Reason #6 NOT To Vote For Steve Schuh: He doesn’t do his homework.

“Buildings don’t teach children. Teachers do.”

Remember where you heard that. It certainly wasn’t from Steve Schuh, the Tea Party Republican candidate for Anne Arundel County Executive.

Steve’s “big idea” to improve the quality of public education is to replace the county’s 12 larger, community high schools with 24 smaller, neighborhood high schools. (See Reason #5 NOT To Vote For Steve Schuh.) By his own admission, it’s a plan that will take decades to accomplish. For a guy a Master’s Degree in Education from Johns Hopkins, you’d think he could up with something that would actually help your children now, instead your children’s children later – much later, if then.

Here are three questions a candidate for County Executive needs to research and answer before he or she can propose a plan to invest more – or less, heaven forbid – in public education:

1. The overall quality question. Are county public schools as good as they need to be to educate your children and make them competitive for jobs and college admissions when they graduate, or is there need for improvement?
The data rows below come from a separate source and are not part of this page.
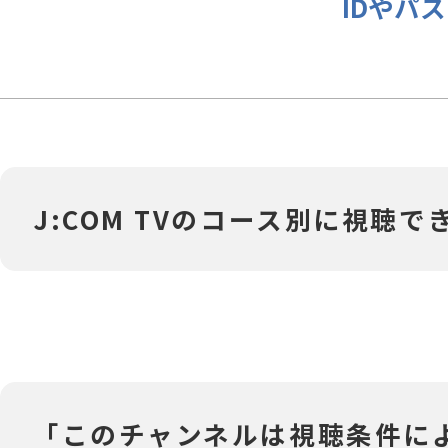
IDやパ
J:COM TVのコース別に視聴
「このチャンネルは視聴条件によ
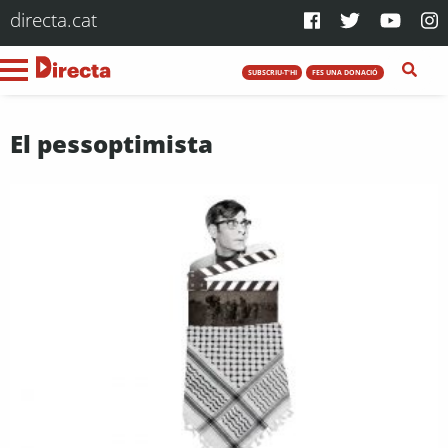
directa.cat
SUBSCRIU-T'HI
FES UNA DONACIÓ
El pessoptimista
It’s a difficult question that I’m going to answer by using individual school scores on the Maryland (elementary and middle) School Assessment and High School Assessment tests administered annually by the state. Admittedly, no standardized test is perfect, but they’re the best measure we have. Based on these tests, the public schools in Maryland are ranked relative to scores by students at other schools around the state. It’s a 1 to 10 scale. A ranking of, let’s say, 8 indicates that the students at that particular school are scoring better than 79% of the students at other schools in the state.

See the three tables below by clicking on their links. They show rankings for elementary, middle and high schools in the county. Take a look. Find the schools where your kids go.

Anne Arundel County Elementary School Rankings

Anne Arundel County Middle School Rankings

Anne Arundel County High School Rankings

According to these scores, county elementary scores have an average ranking of 6.91 meaning that, on the average, students at 30.09% of the elementary schools in the state score better on the MSAT than students in Anne Arundel County. County middle schools listed in the second table have an average ranking of only 6.80. High schools listed in the third table have an average ranking of 7.31. 10 is the highest ranking.

The point is, there is room and the need for improvement.

2. The intra-county question. Does the quality of the education children receive vary significantly around the county? Does it, in other words, make any difference where you live in the county? To answer that question, go back to the three tables above and look at the small sub-table on the right that’s highlighted in yellow. Each of these highlighted sub-tables shows the number of schools with different rankings.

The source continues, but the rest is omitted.